By MARK FANTINO
My introduction to Carol Field came in the spring of 1997, in the weeks preceding the release party for her book In Nonna’s Kitchen. An informal dinner was planned with dishes from the book, which was at least one part investigative journalism into the secrets and traditions of Italian grandmothers.
The dinner was to be held at Vivande Ristorante in Opera Plaza, and all of us cooks were to page through the house copy of In Nonna’s Kitchen and select recipes that spoke to us. I chose Tuscan Chicken Liver Pâté (Crostini di Fegatini), which was a bewitching concoction of soft-cooked onions, capers, anchovies and chicken livers, all moistened with Vin Santo.
I remember testing a batch. My coworker peered into my pot, squinched up his face and declared: “That’s everything I hate all mixed together.” I disagreed. But livers, like anchovies, will forever fall firmly into two dividing camps: those who think it must be an acquired taste and those, like me, who insist it is instead a required taste. It remains one of my favorite ways to prepare chicken livers, though difficult to talk about without causing some kind of reaction.
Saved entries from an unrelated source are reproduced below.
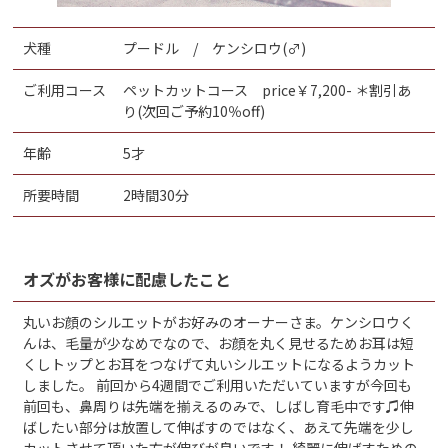
犬種
プードル / ケンシロウ(♂)
ご利用コース
ペットカットコース price￥7,200- ＊割引あ
り(次回ご予約10％off)
年齢
5才
所要時間
2時間30分
オズがお客様に配慮したこと
丸いお顔のシルエットがお好みのオーナーさま。ケンシロウく
んは、毛量が少なめでなので、お顔を丸く見せるためお耳は短
くしトップとお耳をつなげて丸いシルエットになるようカット
しました。 前回から4週間でご利用いただいていますが今回も
前回も、鼻周りは先端を揃えるのみで、しばし育毛中です♫伸
ばしたい部分は放置して伸ばすのではなく、あえて先端を少し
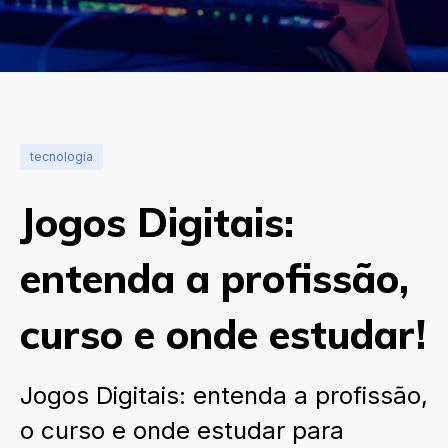
tecnologia
Jogos Digitais:
entenda a profissão,
curso e onde estudar!
Jogos Digitais: entenda a profissão,
o curso e onde estudar para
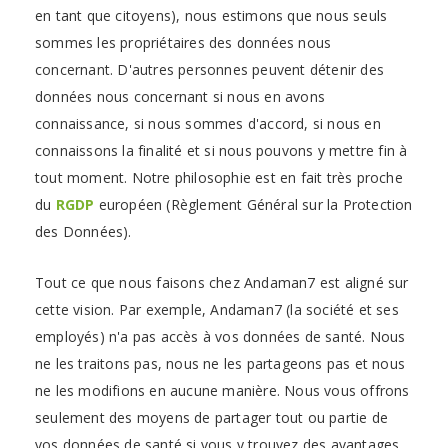
en tant que citoyens), nous estimons que nous seuls
sommes les propriétaires des données nous
concernant. D'autres personnes peuvent détenir des
données nous concernant si nous en avons
connaissance, si nous sommes d'accord, si nous en
connaissons la finalité et si nous pouvons y mettre fin à
tout moment. Notre philosophie est en fait très proche
du
RGDP
européen (Règlement Général sur la Protection
des Données).
Tout ce que nous faisons chez Andaman7 est aligné sur
cette vision. Par exemple, Andaman7 (la société et ses
employés) n'a pas accès à vos données de santé. Nous
ne les traitons pas, nous ne les partageons pas et nous
ne les modifions en aucune manière. Nous vous offrons
seulement des moyens de partager tout ou partie de
vos données de santé si vous y trouvez des avantages,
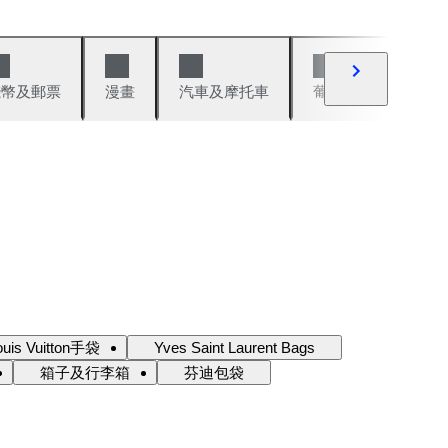
錢幣及郵票
漫畫
汽車及摩托車
葡萄酒與烈酒
ouis Vuitton手袋
Yves Saint Laurent Bags
箱子及行李箱
芬迪包袋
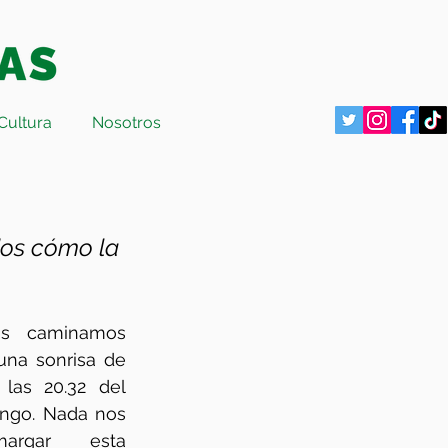
Cultura
Nosotros
os cómo la 
as caminamos 
una sonrisa de 
las 20.32 del 
ngo. Nada nos 
argar esta 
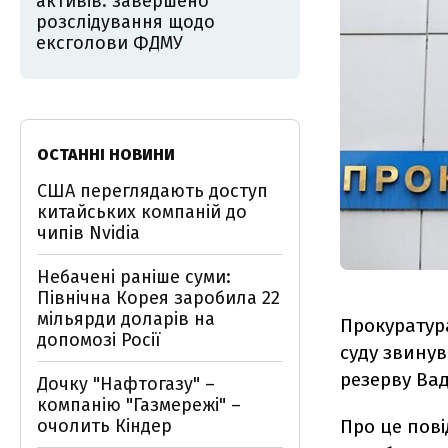
активів: завершено
розслідування щодо
ексголови ФДМУ
ОСТАННІ НОВИНИ
США переглядають доступ
китайських компаній до
чипів Nvidia
Небачені раніше суми:
Північна Корея заробила 22
мільярди доларів на
Прокуратур
допомозі Росії
суду звину
резерву Ва
Дочку "Нафтогазу" –
компанію "Газмережі" –
Про це пов
очолить Кіндер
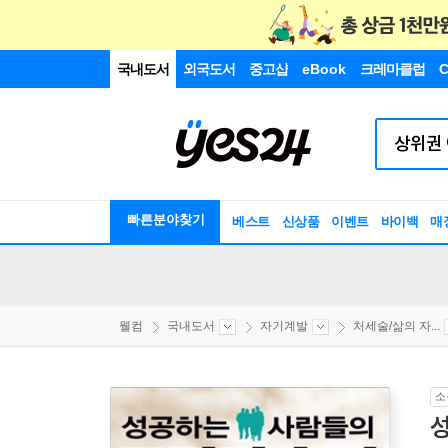
국내도서
외국도서
중고샵
eBook
크레마클럽
C
빠른분야찾기
베스트
신상품
이벤트
바이백
매
웰컴
국내도서
자기계발
처세술/삶의 자...
소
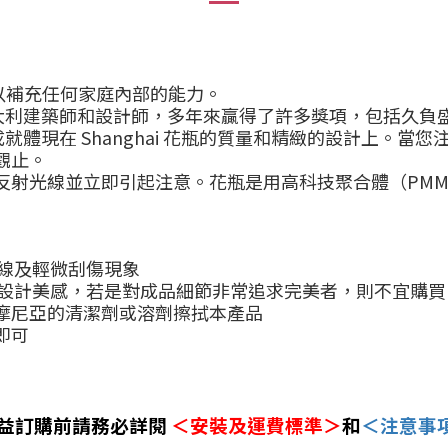
產品，以補充任何家庭內部的能力。
大利建築師和設計師，多年來贏得了許多獎項，包括久負
就體現在 Shanghai 花瓶的質量和精緻的設計上。
觀止。
反射光線並立即引起注意。花瓶是用高科技聚合體（
PMM
線及輕微刮傷現象
設計美感，
若是對成品細節非常追求完美者，則不宜購買
摩尼亞的清潔劑或溶劑擦拭本產品
即可
益訂購前請務必詳閱
＜安裝及運費標準＞
和
＜注意事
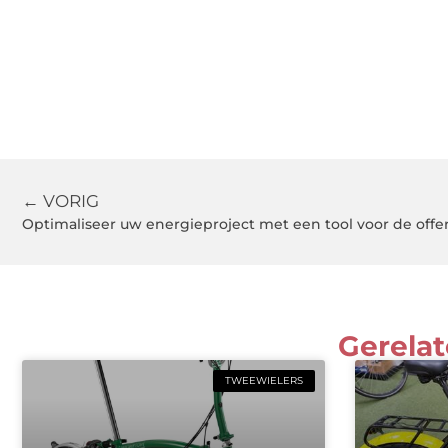
← VORIG
Optimaliseer uw energieproject met een tool voor de off
Gerelat
TWEEWIELERS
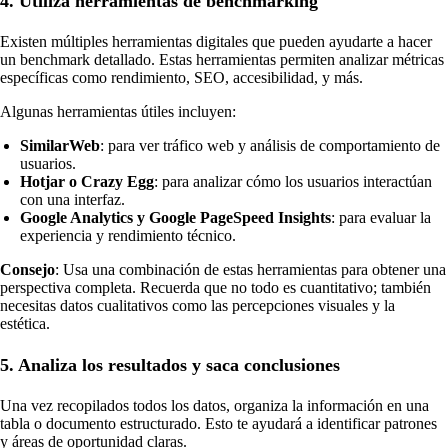
4. Utiliza herramientas de benchmarking
Existen múltiples herramientas digitales que pueden ayudarte a hacer
un benchmark detallado. Estas herramientas permiten analizar métricas
específicas como rendimiento, SEO, accesibilidad, y más.
Algunas herramientas útiles incluyen:
SimilarWeb
: para ver tráfico web y análisis de comportamiento de
usuarios.
Hotjar o Crazy Egg
: para analizar cómo los usuarios interactúan
con una interfaz.
Google Analytics y Google PageSpeed Insights
: para evaluar la
experiencia y rendimiento técnico.
Consejo
: Usa una combinación de estas herramientas para obtener una
perspectiva completa. Recuerda que no todo es cuantitativo; también
necesitas datos cualitativos como las percepciones visuales y la
estética.
5. Analiza los resultados y saca conclusiones
Una vez recopilados todos los datos, organiza la información en una
tabla o documento estructurado. Esto te ayudará a identificar patrones
y áreas de oportunidad claras.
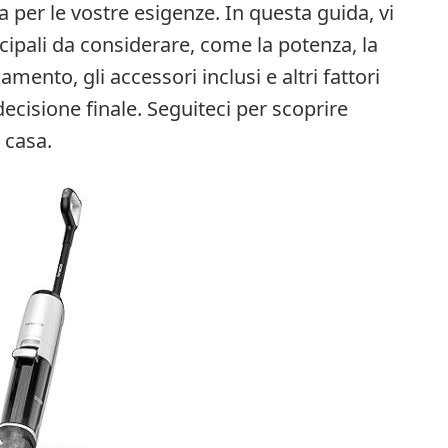
ta per le vostre esigenze. In questa guida, vi
ncipali da considerare, come la potenza, la
amento, gli accessori inclusi e altri fattori
ecisione finale. Seguiteci per scoprire
 casa.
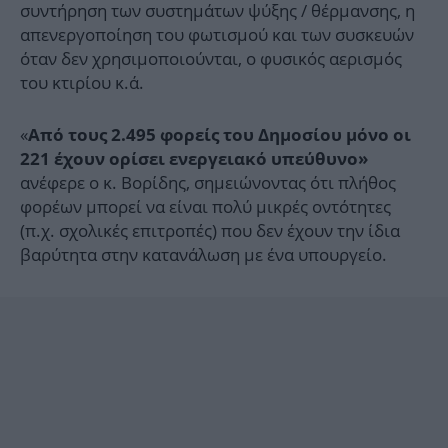
συντήρηση των συστημάτων ψύξης / θέρμανσης, η
απενεργοποίηση του φωτισμού και των συσκευών
όταν δεν χρησιμοποιούνται, ο φυσικός αερισμός
του κτιρίου κ.ά.
«
Από τους 2.495 φορείς του Δημοσίου μόνο οι
221 έχουν ορίσει ενεργειακό υπεύθυνο»
ανέφερε ο κ. Βορίδης, σημειώνοντας ότι πλήθος
φορέων μπορεί να είναι πολύ μικρές οντότητες
(π.χ. σχολικές επιτροπές) που δεν έχουν την ίδια
βαρύτητα στην κατανάλωση με ένα υπουργείο.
What I liked best about Carol Field’s books were the captivating stories she tied into traditions. Carol was one of those rare authors able to combine academic food writing with the occasional recipe. Those are the best kinds of cookbooks — ones that arm you with background knowledge and a much clearer picture than measuring ingredients and a succession of instructions.
Her best known work will forever be The Italian Baker, and rightly so. But my personal favorite is Celebrating Italy. In it, she composes an almanac of foods and traditions linked up with feast days sprinkled throughout the Italian calendar year that celebrate bizarre saints little known to the rest of the world.
The strangest she writes about is perhaps the blood orange festival in Ivrea — the locals’ way of celebrating the town’s freedom from tyranny, led by one brave young girl, the Miller’s Daughter. Ivrea, in the 12th century, practiced the cruel medieval “right” of prima noctis, which allowed the local lord to sleep with a bride on her wedding night. The Miller’s Daughter concealed a knife in her robes and decapitated the unjust lord. The city went into wild revolt, overcoming the guards of the castle, and the streets ran red with blood. The festival consists of the townsfolk pelting one another with blood oranges, which are not grown in Piedmont and must be imported from the south, in a re-enactment of the battle the townspeople waged on the soldiers with stones. In the end, the streets run red with blood orange juice. In the three days over which the festival takes place, the oranges are not used for food at all — only as artillery.
Another of Carol’s recipes I have used as a secret weapon, particularly when I am truly stuck for an idea, is her Marinated Sole with Pine Nuts and Raisins (Sfogi in Soar), also from Celebrating Italy, which she ties in with the July 19 Feast of the Redeemer in Venice.
The recipe dates back to the late 1500s, and is a small part of a larger festival celebrating the end of a particular plague from that period. It is simplicity: very lightly cooked fillets of sole covered and marinated in cooked onions, toasted pine nuts, raisins and vinegar, served either cold or at room temperature.
The book paints a picture of Venetians bobbing up and down in their boats in the Adriatic lagoons snacking on this wonderful and refreshing sole dish. I have used it at picnics to great success as well as in the form of canapés. Every time they are a smash hit, and I have Carol to thank for that.
I didn’t know Carol well. I am not sure she knew my name. But when you spend so much time reading what someone has written, and it speaks to you, inspires you and fills you with enthusiasm, you feel you know the person. I found myself waving hello as she turned from her Washington Street home onto Fillmore and telling her how much I loved her chicken liver recipe or her marinated sole. My enthusiasm always caught her off guard, and I sometimes felt like I was embarrassing her, which was never my intention. I just wanted her to know I thought her work was great.
She always replied shyly and graciously, usually with just a soft-spoken “thank you.”